I. J. Good is said to have said that we can know someone’s priors by their posteriors. Suppose that Alice has the following disposition with respect to the measurement of an unknown quantity X: For some finite bound ϵ and finite interval [a, b], whenever Alice would learn that:
- The value of X + F is x where x is in [a, b], where
- F is a symmetric error independent of the actual value of X and certain to be no greater than ϵ according to her priors, and
- the interval [x − ϵ, x + ϵ] is a subset of [a, b]
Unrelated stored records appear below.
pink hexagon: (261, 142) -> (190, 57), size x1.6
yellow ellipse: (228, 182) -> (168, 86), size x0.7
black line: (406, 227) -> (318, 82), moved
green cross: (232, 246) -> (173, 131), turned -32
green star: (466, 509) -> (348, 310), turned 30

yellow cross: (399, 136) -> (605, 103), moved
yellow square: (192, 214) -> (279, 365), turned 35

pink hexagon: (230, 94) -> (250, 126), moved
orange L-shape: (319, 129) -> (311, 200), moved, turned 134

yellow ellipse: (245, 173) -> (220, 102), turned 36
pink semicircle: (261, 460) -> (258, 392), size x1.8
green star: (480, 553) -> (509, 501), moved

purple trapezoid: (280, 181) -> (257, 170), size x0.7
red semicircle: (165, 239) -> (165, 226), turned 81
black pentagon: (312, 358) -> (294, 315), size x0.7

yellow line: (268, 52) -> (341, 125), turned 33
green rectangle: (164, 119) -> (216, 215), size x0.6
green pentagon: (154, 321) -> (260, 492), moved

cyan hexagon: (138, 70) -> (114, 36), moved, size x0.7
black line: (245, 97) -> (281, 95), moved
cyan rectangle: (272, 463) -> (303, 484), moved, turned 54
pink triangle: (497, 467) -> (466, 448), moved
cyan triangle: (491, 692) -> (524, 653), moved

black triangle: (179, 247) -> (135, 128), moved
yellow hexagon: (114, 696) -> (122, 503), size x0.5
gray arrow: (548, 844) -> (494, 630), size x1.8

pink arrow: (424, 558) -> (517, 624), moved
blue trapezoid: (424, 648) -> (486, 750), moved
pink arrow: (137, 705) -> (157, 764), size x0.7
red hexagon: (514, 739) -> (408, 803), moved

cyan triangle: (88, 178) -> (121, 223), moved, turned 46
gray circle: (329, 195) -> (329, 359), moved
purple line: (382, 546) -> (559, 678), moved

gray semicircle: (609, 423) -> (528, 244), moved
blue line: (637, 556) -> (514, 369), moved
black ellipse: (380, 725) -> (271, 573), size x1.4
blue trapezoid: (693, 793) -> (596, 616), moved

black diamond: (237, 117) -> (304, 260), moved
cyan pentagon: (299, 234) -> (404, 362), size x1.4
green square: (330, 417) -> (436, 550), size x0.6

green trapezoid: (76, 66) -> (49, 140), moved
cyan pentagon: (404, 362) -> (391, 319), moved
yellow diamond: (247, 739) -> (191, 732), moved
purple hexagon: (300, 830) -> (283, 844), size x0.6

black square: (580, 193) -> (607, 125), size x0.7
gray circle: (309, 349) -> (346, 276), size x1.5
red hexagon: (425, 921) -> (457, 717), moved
then Alice’s posterior epistemically expected value for X would be x.
Call this The Disposition. Many people seem to have The Disposition for some values of ϵ, a and b. For instance, suppose that you’re like Cavendish and you’re measuring the gravitational constant G. Then within some reasonable range of values, if your measurement gives you G plus some independent symmetric error F, your epistemically expected value for G will be probably be equal to the number you measure.
Fact. If Alice is a Bayesian agent who has The Disposition and X is measurable with respect to her priors, then Alice’s priors for X conditional on X being in [a, b] are uniform over [a, b].
So, by Good’s maxim about priors, someone like the Cavendish-like figure has a uniform distribution for the gravitational constant within some reasonable interval (there is a lower bound of zero for G, and an upper bound provided by the fact that even before the experiment we know that we don’t experience strong gravitational attraction to other people).